> **Goal of the exercise**: Pull out each line of the data that includes the word "بنفش".

> **Page images and extracted text**:
--- START ---
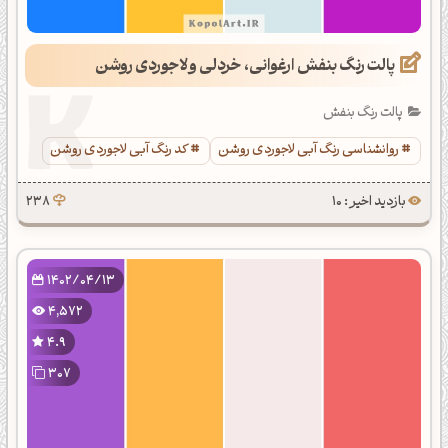
پالت رنگ بنفش ارغوانی، خردلی و لاجوردی روشن
پالت رنگ بنفش
روانشناسی رنگ آبی لاجوردی روشن
کد رنگ آبی لاجوردی روشن
بازدید اخیر : 10
238
1402/04/13
4,572
4.9
307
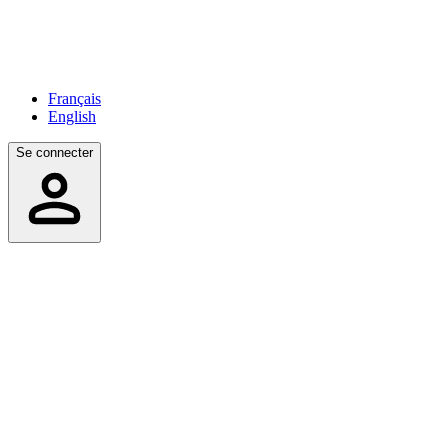
Français
English
Se connecter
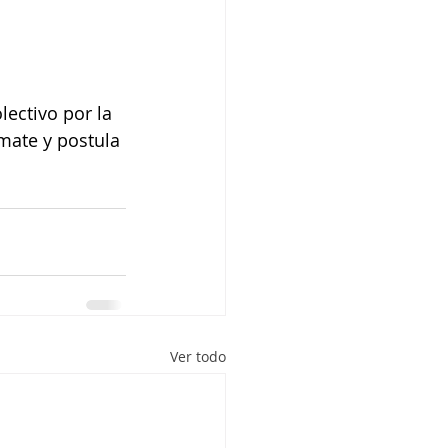
ectivo por la 
mate y postula 
Ver todo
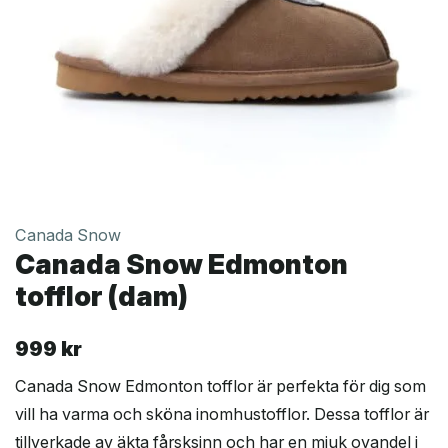
Canada Snow
Canada Snow Edmonton
tofflor (dam)
999
kr
Canada Snow Edmonton tofflor är perfekta för dig som
vill ha varma och sköna inomhustofflor. Dessa tofflor är
tillverkade av äkta fårsksinn och har en mjuk ovandel i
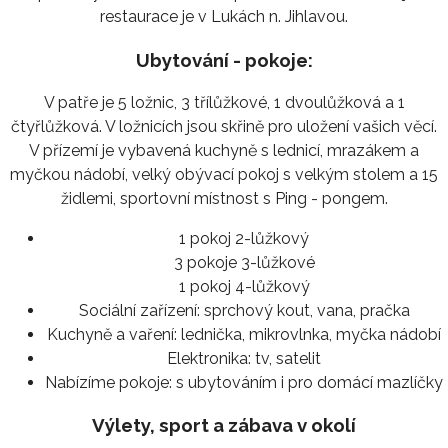
restaurace je v Lukách n. Jihlavou.
Ubytování - pokoje:
V patře je 5 ložnic, 3 třílůžkové, 1 dvoulůžková a 1
čtyřlůžková. V ložnicích jsou skřině pro uložení vašich věcí.
V přízemí je vybavená kuchyně s lednicí, mrazákem a
myčkou nádobí, velký obývací pokoj s velkým stolem a 15
židlemi, sportovní místnost s Ping - pongem.
1 pokoj 2-lůžkový
3 pokoje 3-lůžkové
1 pokoj 4-lůžkový
Sociální zařízení:
sprchový kout, vana, pračka
Kuchyně a vaření:
lednička, mikrovlnka, myčka nádobí
Elektronika:
tv, satelit
Nabízíme pokoje:
s ubytováním i pro domácí mazlíčky
Výlety, sport a zábava v okolí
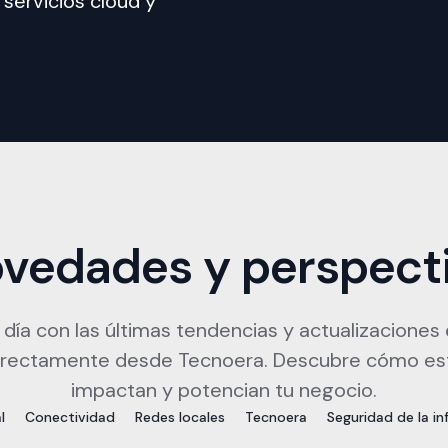
servicios cloud y 
vedades y perspect
 día con las últimas tendencias y actualizaciones
directamente desde Tecnoera. Descubre cómo e
impactan y potencian tu negocio.
l
Conectividad
Redes locales
Tecnoera
Seguridad de la i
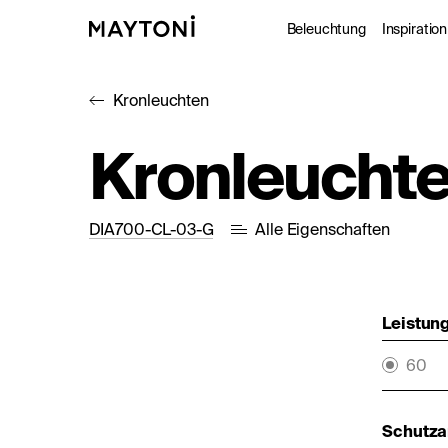
Beleuchtung
Inspiration
Kronleuchten
Innenleuc
Gale
Kronleuchter
Außenleuc
Kat
Architekt
Nac
DIA700-CL-03-G
Alle Eigenschaften
Studio
Leistung
60
Schutza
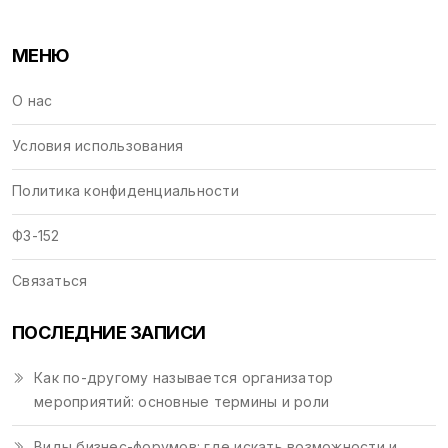
МЕНЮ
О нас
Условия использования
Политика конфиденциальности
ФЗ-152
Связаться
ПОСЛЕДНИЕ ЗАПИСИ
Как по-другому называется организатор
мероприятий: основные термины и роли
Виды бизнес-форумов: где искать возможности и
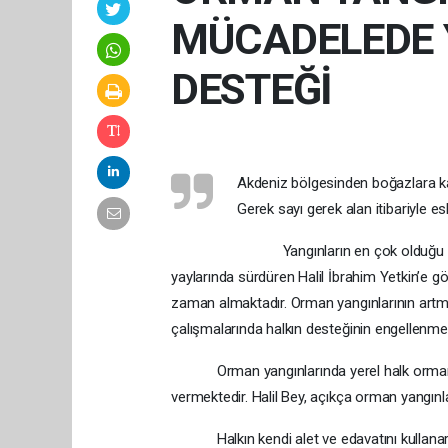
MÜCADELEDE 
DESTEĞİ
Akdeniz bölgesinden boğazlara kad
Gerek sayı gerek alan itibariyle e
Yangınların en çok olduğu bir 
yaylarında sürdüren Halil İbrahim Yetkin’e g
zaman almaktadır. Orman yangınlarının art
çalışmalarında halkın desteğinin engellenmes
Orman yangınlarında yerel halk orman ya
vermektedir. Halil Bey, açıkça orman yangın
Halkın kendi alet ve edavatını kullanarak,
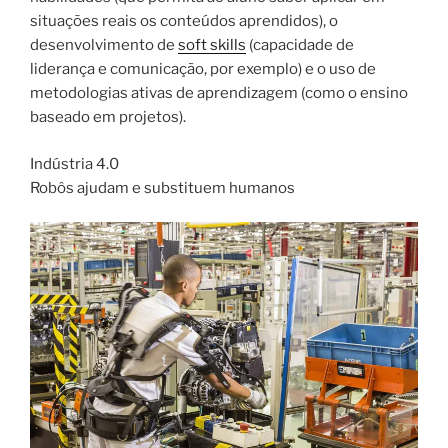
situações reais os conteúdos aprendidos), o
desenvolvimento de
soft skills
(capacidade de
liderança e comunicação, por exemplo) e o uso de
metodologias ativas de aprendizagem (como o ensino
baseado em projetos).
Indústria 4.0
Robôs ajudam e substituem humanos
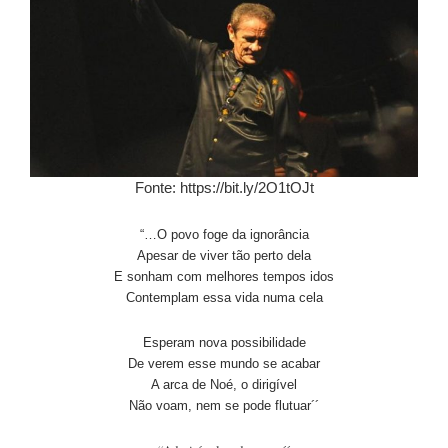
Fonte: https://bit.ly/2O1tOJt
“…O povo foge da ignorância
Apesar de viver tão perto dela
E sonham com melhores tempos idos
Contemplam essa vida numa cela
Esperam nova possibilidade
De verem esse mundo se acabar
A arca de Noé, o dirigível
Não voam, nem se pode flutuar´´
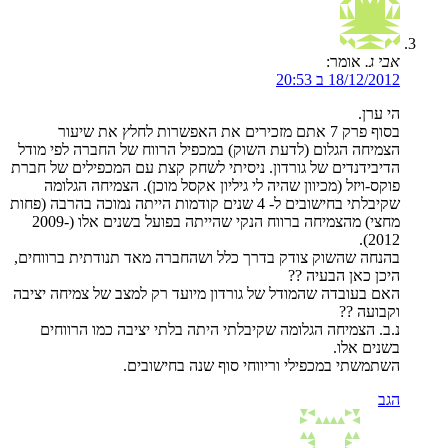
אבי ג.
אומר:
18/12/2012 ב 20:53
הי ערן.
בסוף פרק 7 אתם מזכירים את האפשרות לחלץ את שיעור
הצמיחה הגלום (לדעת השוק) במכפיל הרווח של החברה לפי מודל
הדיבידנדים של גורדון. ניסיתי לשחק קצת עם המכפילים של חברת
פוקס-ויזל (מכיוון שהיה לי גיליון אקסל מוכן). הצמיחה הגלומה
שקיבלתי בחישובים ל- 4 שנים קודמות הייתה נמוכה בהרבה (פחות
מחצי) מהצמיחה ברווח הנקי שהייתה בפועל בשנים אלו (2009-
2012).
בהנחה שהשוק צודק בדרך כלל ושהחברה מאד תנודתית ברווחים,
היכן כאן הבעיה ??
האם בעובדה שהמודל של גורדון מיועד רק למצב של צמיחה יציבה
וקבועה ??
נ.ב. הצמיחה הגלומה שקיבלתי היתה בלתי יציבה כמו הרווחים
בשנים אלו.
השתמשתי במכפילי וריווחי סוף שנה בחישובים.
הגב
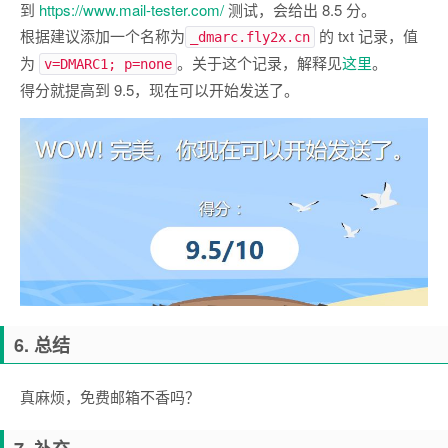
到
https://www.mail-tester.com/
测试，会给出 8.5 分。
根据建议添加一个名称为
的 txt 记录，值
_dmarc.fly2x.cn
为
。关于这个记录，解释见
这里
。
v=DMARC1; p=none
得分就提高到 9.5，现在可以开始发送了。
6. 总结
真麻烦，免费邮箱不香吗？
--- END ---
> **Problem solution**:
پالت رنگ بنفش ارغوانی، خردلی و لاجوردی روشن
پالت رنگ بنفش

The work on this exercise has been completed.